RECORD EXTRACTS: Begin

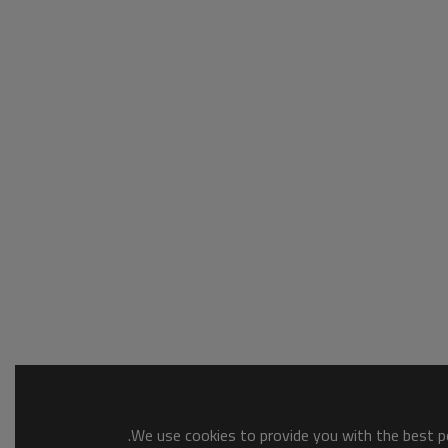
We use cookies to provide you with the best po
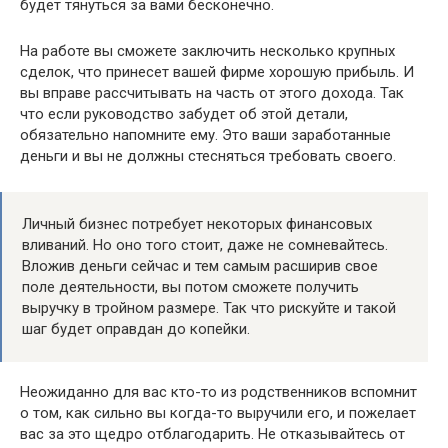
будет тянуться за вами бесконечно.
На работе вы сможете заключить несколько крупных
сделок, что принесет вашей фирме хорошую прибыль. И
вы вправе рассчитывать на часть от этого дохода. Так
что если руководство забудет об этой детали,
обязательно напомните ему. Это ваши заработанные
деньги и вы не должны стесняться требовать своего.
Личный бизнес потребует некоторых финансовых
вливаний. Но оно того стоит, даже не сомневайтесь.
Вложив деньги сейчас и тем самым расширив свое
поле деятельности, вы потом сможете получить
выручку в тройном размере. Так что рискуйте и такой
шаг будет оправдан до копейки.
Неожиданно для вас кто-то из родственников вспомнит
о том, как сильно вы когда-то выручили его, и пожелает
вас за это щедро отблагодарить. Не отказывайтесь от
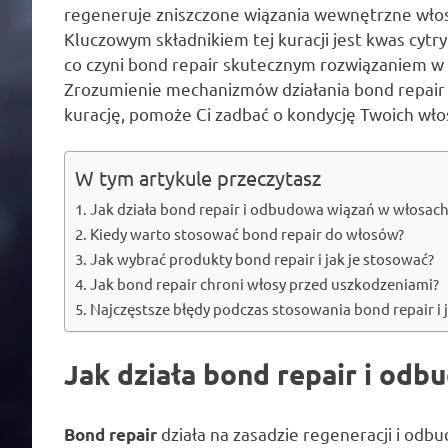
regeneruje zniszczone wiązania wewnętrzne włosó
Kluczowym składnikiem tej kuracji jest kwas cytr
co czyni bond repair skutecznym rozwiązaniem w 
Zrozumienie mechanizmów działania bond repair
kurację, pomoże Ci zadbać o kondycję Twoich wło
W tym artykule przeczytasz
Jak działa bond repair i odbudowa wiązań w włosach
Kiedy warto stosować bond repair do włosów?
Jak wybrać produkty bond repair i jak je stosować?
Jak bond repair chroni włosy przed uszkodzeniami?
Najczęstsze błędy podczas stosowania bond repair i j
Jak działa bond repair i od
działa na zasadzie regeneracji i o
Bond repair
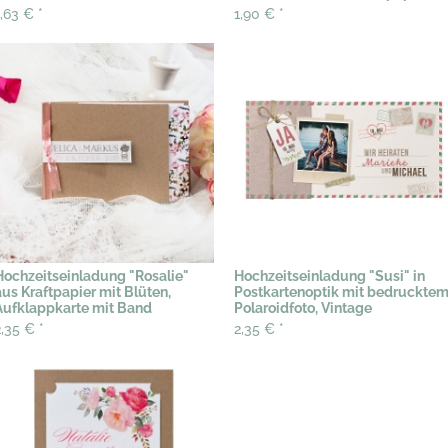
1,63 €
*
1,90 €
*
Hochzeitseinladung "Rosalie"
Hochzeitseinladung "Susi" in
aus Kraftpapier mit Blüten,
Postkartenoptik mit bedruckte
Aufklappkarte mit Band
Polaroidfoto, Vintage
2,35 €
*
2,35 €
*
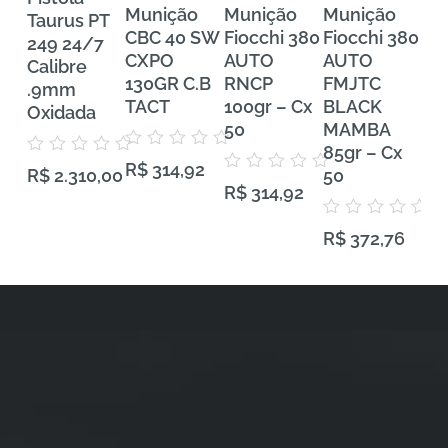
Munição
Munição
Munição
Mu
Taurus PT
CBC 40 SW
Fiocchi 380
Fiocchi 380
FE
249 24/7
CXPO
AUTO
AUTO
Tra
Calibre
130GR C.B
RNCP
FMJTC
Pr
.9mm
TACT
100gr – Cx
BLACK
38
Oxidada
50
MAMBA
VH
85gr – Cx
Gra
Avaliação
Avaliação
R$
314,92
0
50
50
R$
2.310,00
0
Avaliação
de
R$
314,92
de
0
5
5
de
5
Avaliação
Aval
R$
372,76
R$
0
0
de
de
5
5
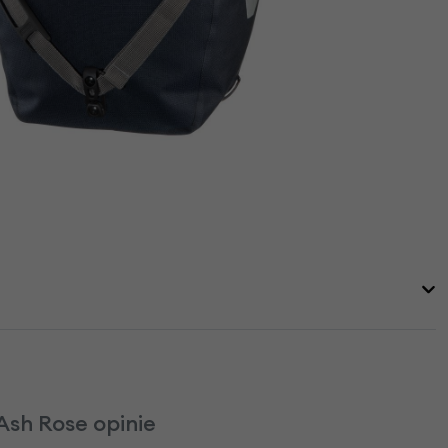
Ash Rose opinie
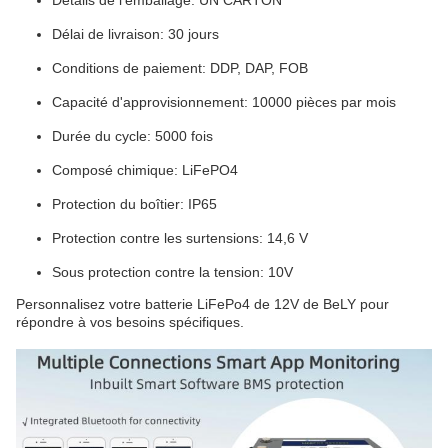
Détails de l'emballage: UN CARTON
Délai de livraison: 30 jours
Conditions de paiement: DDP, DAP, FOB
Capacité d'approvisionnement: 10000 pièces par mois
Durée du cycle: 5000 fois
Composé chimique: LiFePO4
Protection du boîtier: IP65
Protection contre les surtensions: 14,6 V
Sous protection contre la tension: 10V
Personnalisez votre batterie LiFePo4 de 12V de BeLY pour
répondre à vos besoins spécifiques.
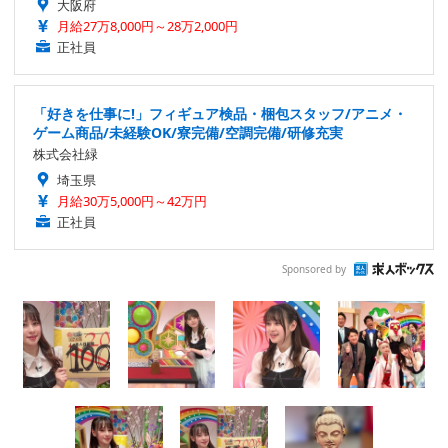
大阪府
月給27万8,000円～28万2,000円
正社員
「好きを仕事に!」フィギュア検品・梱包スタッフ/アニメ・
ゲーム商品/未経験OK/寮完備/空調完備/研修充実
株式会社緑
埼玉県
月給30万5,000円～42万円
正社員
Sponsored by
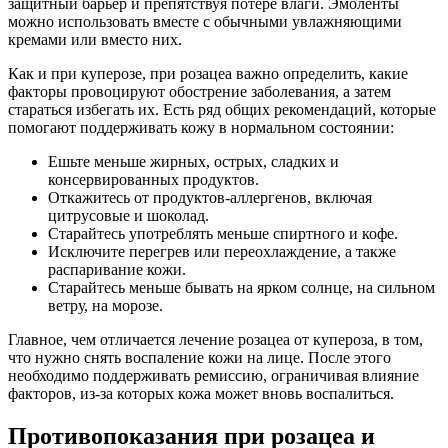
защитный барьер и препятствуя потере влаги. Эмоленты
можно использовать вместе с обычными увлажняющими
кремами или вместо них.
Как и при куперозе, при розацеа важно определить, какие
факторы провоцируют обострение заболевания, а затем
стараться избегать их. Есть ряд общих рекомендаций, которые
помогают поддерживать кожу в нормальном состоянии:
Ешьте меньше жирных, острых, сладких и
консервированных продуктов.
Откажитесь от продуктов-аллергенов, включая
цитрусовые и шоколад.
Старайтесь употреблять меньше спиртного и кофе.
Исключите перегрев или переохлаждение, а также
распаривание кожи.
Старайтесь меньше бывать на ярком солнце, на сильном
ветру, на морозе.
Главное, чем отличается лечение розацеа от купероза, в том,
что нужно снять воспаление кожи на лице. После этого
необходимо поддерживать ремиссию, ограничивая влияние
факторов, из-за которых кожа может вновь воспалиться.
Противопоказания при розацеа и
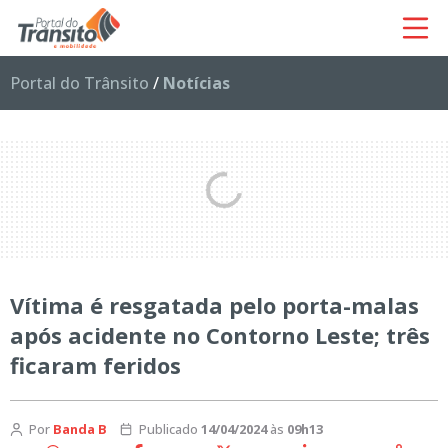
Portal do Trânsito
/
Notícias
Vítima é resgatada pelo porta-malas
após acidente no Contorno Leste; três
ficaram feridos
Por
Banda B
Publicado
14/04/2024
às
09h13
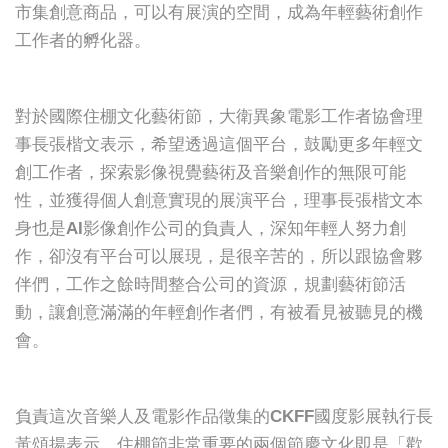
市集創意商品，可以有展演的空間，成為年輕藝術創作
工作者的孵化器。
對於國際住棚文化藝術節，大衛異象電影工作者協會理
事長張楷文表示，希望透過這個平台，鼓勵更多年輕文
創工作者，探索影像視覺藝術及音樂創作的無限可能
性，並獲得個人創意實現的展演平台，理事長張楷文本
身也是AI影像創作公司的負責人，深知年輕人努力創
作，卻沒有平台可以展現，是很辛苦的，所以跟協會夥
伴們，工作之餘時間整合公司的資源，規劃藝術節活
動，讓創意滿滿的年輕創作者們，有被看見被聽見的機
會。
負責這次音樂人及電影作品徵集的CKFF國度影展執行長
黃頌揚表示，住棚節非常重要的兩個節慶文化即是「歡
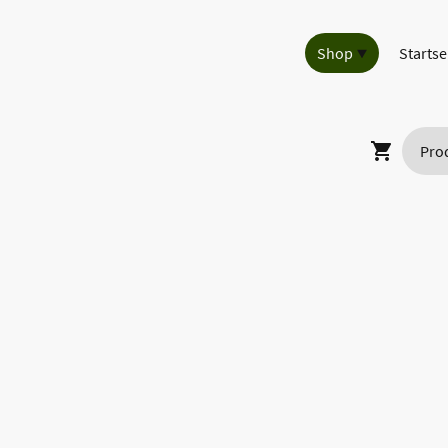
Shop
Startse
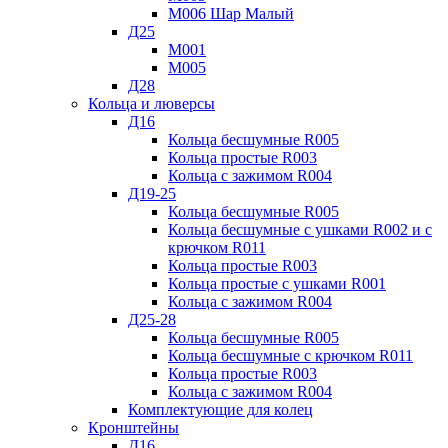
М006 Шар Малый
Д25
М001
М005
Д28
Кольца и люверсы
Д16
Кольца бесшумные R005
Кольца простые R003
Кольца с зажимом R004
Д19-25
Кольца бесшумные R005
Кольца бесшумные с ушками R002 и с
крючком R011
Кольца простые R003
Кольца простые с ушками R001
Кольца с зажимом R004
Д25-28
Кольца бесшумные R005
Кольца бесшумные с крючком R011
Кольца простые R003
Кольца с зажимом R004
Комплектующие для колец
Кронштейны
Д16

RECORD EXTRACTS: End

* [PROBLEM DETAILS]: Each line from the start of the listing above through the line with "что если руководство" is what to output, exactly as written and without pictures.

* [RESULT OF THE EXERCISE]:
We use cookies to provide you with the best po
будет тянуться за вами бесконечно.
На работе вы сможете заключить несколько крупных
сделок, что принесет вашей фирме хорошую прибыль. И
вы вправе рассчитывать на часть от этого дохода. Так
что если руководство забудет об этой детали,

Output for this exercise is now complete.